>>>>>
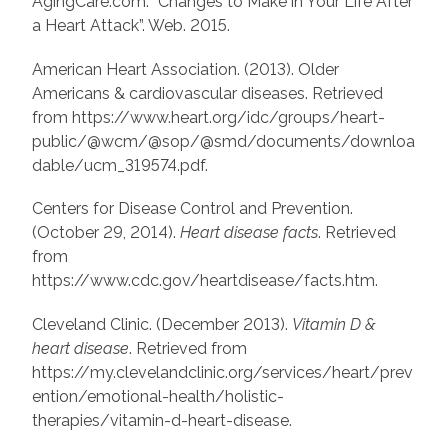
AgingCare.com. “Changes to Make in Your Life After
a Heart Attack”. Web. 2015.
American Heart Association. (2013). Older
Americans & cardiovascular diseases. Retrieved
from https://www.heart.org/idc/groups/heart-
public/@wcm/@sop/@smd/documents/downloa
dable/ucm_319574.pdf.
Centers for Disease Control and Prevention.
(October 29, 2014).
Heart disease facts
. Retrieved
from
https://www.cdc.gov/heartdisease/facts.htm.
Cleveland Clinic. (December 2013).
Vitamin D &
heart disease
. Retrieved from
https://my.clevelandclinic.org/services/heart/prev
ention/emotional-health/holistic-
therapies/vitamin-d-heart-disease.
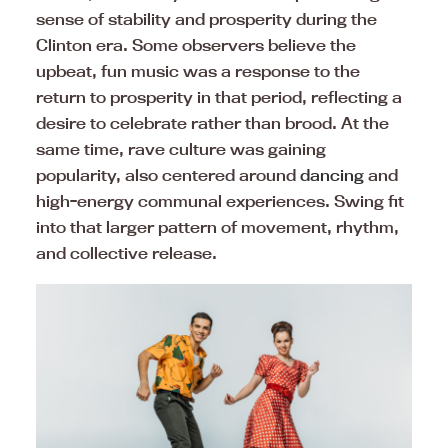
sense of stability and prosperity during the
Clinton era. Some observers believe the
upbeat, fun music was a response to the
return to prosperity in that period, reflecting a
desire to celebrate rather than brood. At the
same time, rave culture was gaining
popularity, also centered around
dancing
and
high-energy communal experiences. Swing fit
into that larger pattern of movement, rhythm,
and collective release.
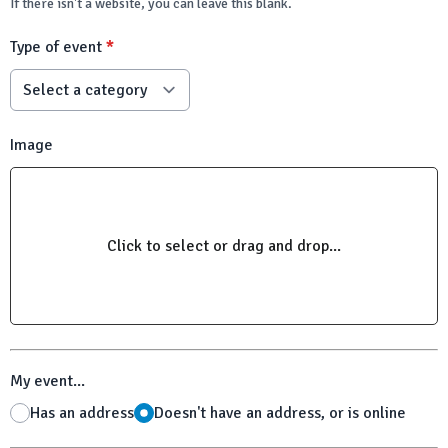
If there isn't a website, you can leave this blank.
Type of event
*
Image
Click to select or drag and drop...
My event...
Has an address
Doesn't have an address, or is online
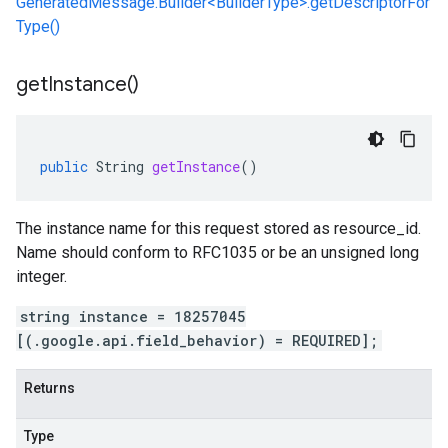
GeneratedMessage.Builder<BuilderType>.getDescriptorFor
Type()
get
Instance(
)
public
String
getInstance
()
The instance name for this request stored as resource_id.
Name should conform to RFC1035 or be an unsigned long
integer.
string instance = 18257045
[(.google.api.field_behavior) = REQUIRED];
Returns
Type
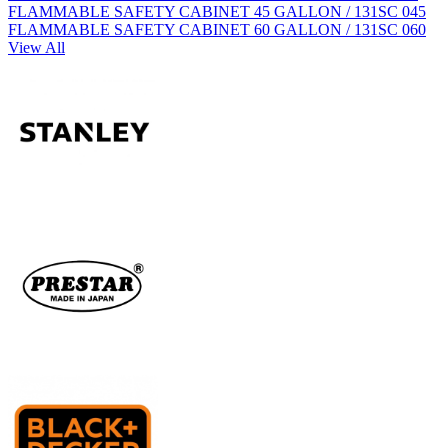
FLAMMABLE SAFETY CABINET 45 GALLON / 131SC 045
FLAMMABLE SAFETY CABINET 60 GALLON / 131SC 060
View All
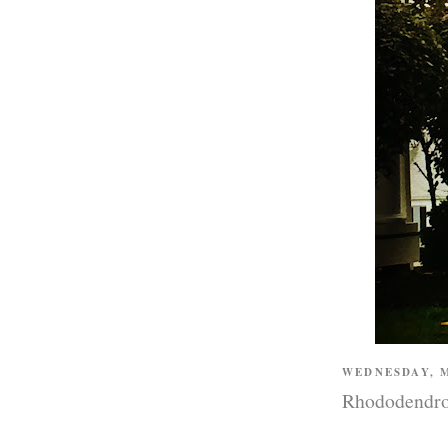
WEDNESDAY, M
Rhododendr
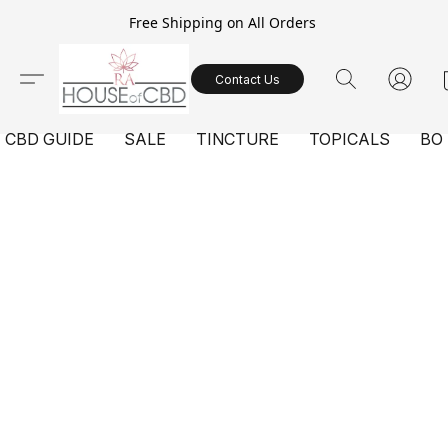
Free Shipping on All Orders
Contact Us
CBD GUIDE
SALE
TINCTURE
TOPICALS
BO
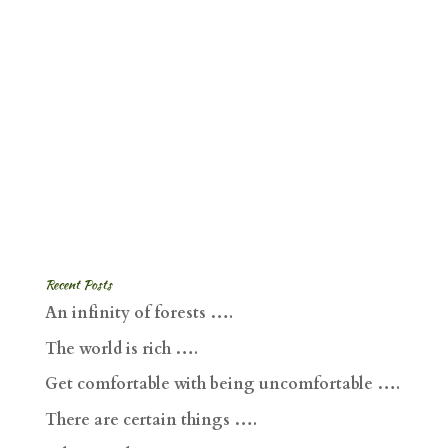
Recent Posts
An infinity of forests ….
The world is rich ….
Get comfortable with being uncomfortable ….
There are certain things ….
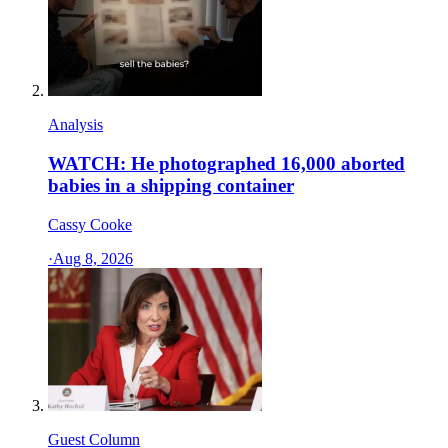
Analysis
WATCH: He photographed 16,000 aborted
babies in a shipping container
Cassy Cooke
·
Aug 8, 2026
Guest Column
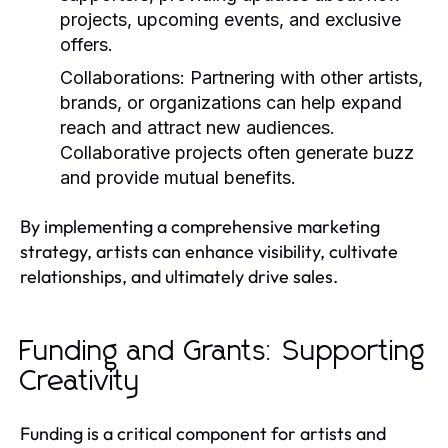
projects, upcoming events, and exclusive
offers.
Collaborations:
Partnering with other artists,
brands, or organizations can help expand
reach and attract new audiences.
Collaborative projects often generate buzz
and provide mutual benefits.
By implementing a comprehensive marketing
strategy, artists can enhance visibility, cultivate
relationships, and ultimately drive sales.
Funding and Grants: Supporting
Creativity
Funding is a critical component for artists and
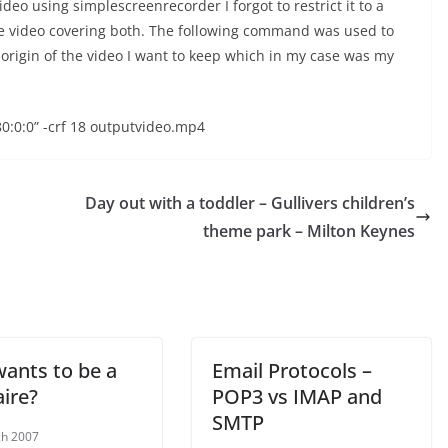
eo using simplescreenrecorder I forgot to restrict it to a
ge video covering both. The following command was used to
e origin of the video I want to keep which in my case was my
80:0:0” -crf 18 outputvideo.mp4
Day out with a toddler – Gullivers children’s
theme park – Milton Keynes
ants to be a
Email Protocols –
ire?
POP3 vs IMAP and
SMTP
ch 2007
<<<<<
Please copy the lines above exactly, starting at the line that holds "Americans & cardiovascular" and ending at the line that holds "upbeat, fun music was a response to the"; include both, but no pictures.

Americans & cardiovascular diseases. Retrieved
from https://www.heart.org/idc/groups/heart-
public/@wcm/@sop/@smd/documents/downloa
dable/ucm_319574.pdf.
Centers for Disease Control and Prevention.
(October 29, 2014).
Heart disease facts
. Retrieved
from
https://www.cdc.gov/heartdisease/facts.htm.
Cleveland Clinic. (December 2013).
Vitamin D &
heart disease
. Retrieved from
https://my.clevelandclinic.org/services/heart/prev
ention/emotional-health/holistic-
therapies/vitamin-d-heart-disease.
sense of stability and prosperity during the
Clinton era. Some observers believe the
upbeat, fun music was a response to the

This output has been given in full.